The undersigned hereby constitutes and appoints Jonathan T. Keen as its true and lawful attorney-in-fact and agents to:

 

(1) execute for and on behalf of the undersigned, an officer, director or holder of 10% or more of a registered class of securities of Mastech Digital, Inc. (the “Company”), a Form ID application for EDGAR access codes and Forms 3, 4 and 5 pursuant to Section 16(a) of the Securities Exchange Act of 1934, as amended (the “Exchange Act”) and the rules thereunder;

 

(2) do and perform any and all acts for and on behalf of the undersigned that may be necessary or desirable to complete and execute such Form ID or Form 3, 4 or 5, complete and execute any amendment or amendments thereto, and timely file such forms or amendments with the United States Securities and Exchange Commission and any stock exchange or similar authority; and

 

(3) take any other action of any nature whatsoever in connection with the foregoing which, in the opinion of such attorney-in-fact, may be of benefit, in the best interest of, or legally required by, the undersigned, it being understood that the documents executed by such attorney-in-fact on behalf of the undersigned pursuant to this Power of Attorney shall be in such form and shall contain such terms and conditions as such attorney-in-fact may approve in such attorney-in-fact’s discretion.

 

The undersigned hereby grants to such attorney-in-fact full power and authority to do and perform any and every act and thing whatsoever requisite, necessary, or proper to be done in the exercise of any of the rights and powers herein granted, as fully to all intents and purposes as the undersigned might or could do if personally present, with full power of substitution or revocation, hereby ratifying and confirming all that such attorney-in-fact, or such attorney-in-fact’s substitute or substitutes, shall lawfully do or cause to be done by virtue of this power of attorney and the rights and powers herein granted.

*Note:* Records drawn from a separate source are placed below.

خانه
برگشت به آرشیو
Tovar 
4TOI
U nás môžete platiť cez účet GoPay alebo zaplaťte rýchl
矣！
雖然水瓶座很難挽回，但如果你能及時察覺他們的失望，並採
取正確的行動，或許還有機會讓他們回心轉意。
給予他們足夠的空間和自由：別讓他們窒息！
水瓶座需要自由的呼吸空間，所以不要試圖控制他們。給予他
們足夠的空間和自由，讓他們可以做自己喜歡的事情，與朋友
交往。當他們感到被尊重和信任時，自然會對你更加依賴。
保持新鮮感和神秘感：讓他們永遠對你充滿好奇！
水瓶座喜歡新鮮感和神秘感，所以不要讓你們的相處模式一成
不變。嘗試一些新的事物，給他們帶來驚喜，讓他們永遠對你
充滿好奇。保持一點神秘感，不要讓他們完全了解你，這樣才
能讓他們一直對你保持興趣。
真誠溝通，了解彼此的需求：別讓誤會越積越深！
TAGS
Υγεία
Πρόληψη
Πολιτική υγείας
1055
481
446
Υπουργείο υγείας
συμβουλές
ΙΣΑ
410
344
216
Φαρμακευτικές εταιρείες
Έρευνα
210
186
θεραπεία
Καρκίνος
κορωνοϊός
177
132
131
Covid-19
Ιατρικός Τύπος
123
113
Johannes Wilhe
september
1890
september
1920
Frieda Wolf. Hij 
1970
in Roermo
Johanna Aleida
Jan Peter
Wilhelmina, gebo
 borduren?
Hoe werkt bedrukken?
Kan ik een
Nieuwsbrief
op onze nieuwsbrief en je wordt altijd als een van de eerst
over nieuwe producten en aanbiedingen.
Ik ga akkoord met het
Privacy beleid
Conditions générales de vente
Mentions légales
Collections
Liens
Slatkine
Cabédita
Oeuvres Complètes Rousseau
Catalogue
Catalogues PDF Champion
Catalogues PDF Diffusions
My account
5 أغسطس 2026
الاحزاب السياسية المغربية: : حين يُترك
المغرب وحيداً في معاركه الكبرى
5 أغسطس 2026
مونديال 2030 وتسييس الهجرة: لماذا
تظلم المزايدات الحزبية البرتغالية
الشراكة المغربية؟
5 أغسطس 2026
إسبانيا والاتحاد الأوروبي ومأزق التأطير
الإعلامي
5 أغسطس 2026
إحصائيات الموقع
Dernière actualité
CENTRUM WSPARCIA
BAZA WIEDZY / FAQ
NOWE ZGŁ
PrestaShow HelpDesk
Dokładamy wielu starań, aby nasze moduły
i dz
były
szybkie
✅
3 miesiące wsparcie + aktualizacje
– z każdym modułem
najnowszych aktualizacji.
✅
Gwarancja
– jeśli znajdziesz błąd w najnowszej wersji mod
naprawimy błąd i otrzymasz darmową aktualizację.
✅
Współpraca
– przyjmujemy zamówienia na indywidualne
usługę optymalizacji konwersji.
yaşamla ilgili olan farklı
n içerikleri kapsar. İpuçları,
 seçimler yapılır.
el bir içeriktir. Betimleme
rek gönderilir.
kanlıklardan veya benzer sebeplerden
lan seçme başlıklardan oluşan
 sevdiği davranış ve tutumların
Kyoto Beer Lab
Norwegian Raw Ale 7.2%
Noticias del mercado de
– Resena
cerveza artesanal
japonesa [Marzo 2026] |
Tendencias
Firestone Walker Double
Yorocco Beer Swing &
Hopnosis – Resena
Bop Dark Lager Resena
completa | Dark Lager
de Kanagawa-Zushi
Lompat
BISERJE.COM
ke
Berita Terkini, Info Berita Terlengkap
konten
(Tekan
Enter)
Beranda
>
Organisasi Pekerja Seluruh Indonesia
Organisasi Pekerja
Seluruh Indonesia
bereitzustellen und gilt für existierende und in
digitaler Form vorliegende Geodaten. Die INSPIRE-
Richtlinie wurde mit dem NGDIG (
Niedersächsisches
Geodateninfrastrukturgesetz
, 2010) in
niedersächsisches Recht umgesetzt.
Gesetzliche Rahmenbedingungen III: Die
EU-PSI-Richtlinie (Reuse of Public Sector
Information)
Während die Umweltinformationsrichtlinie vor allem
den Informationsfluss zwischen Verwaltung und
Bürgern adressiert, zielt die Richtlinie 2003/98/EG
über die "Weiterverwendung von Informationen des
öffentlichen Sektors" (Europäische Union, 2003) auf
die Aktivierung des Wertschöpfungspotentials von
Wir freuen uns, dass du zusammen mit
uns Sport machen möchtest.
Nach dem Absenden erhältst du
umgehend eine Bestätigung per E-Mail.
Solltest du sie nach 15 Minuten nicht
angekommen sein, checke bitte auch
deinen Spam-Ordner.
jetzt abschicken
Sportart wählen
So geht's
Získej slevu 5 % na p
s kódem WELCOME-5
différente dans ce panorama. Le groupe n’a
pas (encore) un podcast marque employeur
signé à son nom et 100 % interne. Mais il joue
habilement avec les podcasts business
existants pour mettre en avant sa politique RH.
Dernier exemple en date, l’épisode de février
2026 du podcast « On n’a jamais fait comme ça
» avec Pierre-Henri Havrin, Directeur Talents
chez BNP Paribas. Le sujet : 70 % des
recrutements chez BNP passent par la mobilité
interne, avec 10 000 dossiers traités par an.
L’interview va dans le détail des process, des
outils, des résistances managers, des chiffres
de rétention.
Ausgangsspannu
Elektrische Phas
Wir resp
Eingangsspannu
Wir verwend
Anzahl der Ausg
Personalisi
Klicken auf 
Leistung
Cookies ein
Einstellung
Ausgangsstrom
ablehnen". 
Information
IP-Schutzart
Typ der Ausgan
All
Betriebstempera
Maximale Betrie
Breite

The undersigned acknowledges that the foregoing attorney-in-fact, in serving in such capacity at the request of the undersigned, is not assuming, nor is the Company assuming, any of the undersigned’s responsibilities to comply with Section 16 of the Exchange Act.

 

This Power of Attorney shall remain in full force and effect until the earliest to occur of (a) the undersigned is no longer required to file Forms 3, 4 and 5 with respect to the undersigned holdings of and transactions in securities issued by the Company (b) revocation by the undersigned in a signed writing delivered to the foregoing attorney-in-fact or (c) until such attorney-in-fact shall no longer be employed by Blank Rome LLP.

 

IN WITNESS WHEREOF, the undersigned has caused this Power of Attorney to be executed as of this 11th day of March, 2024.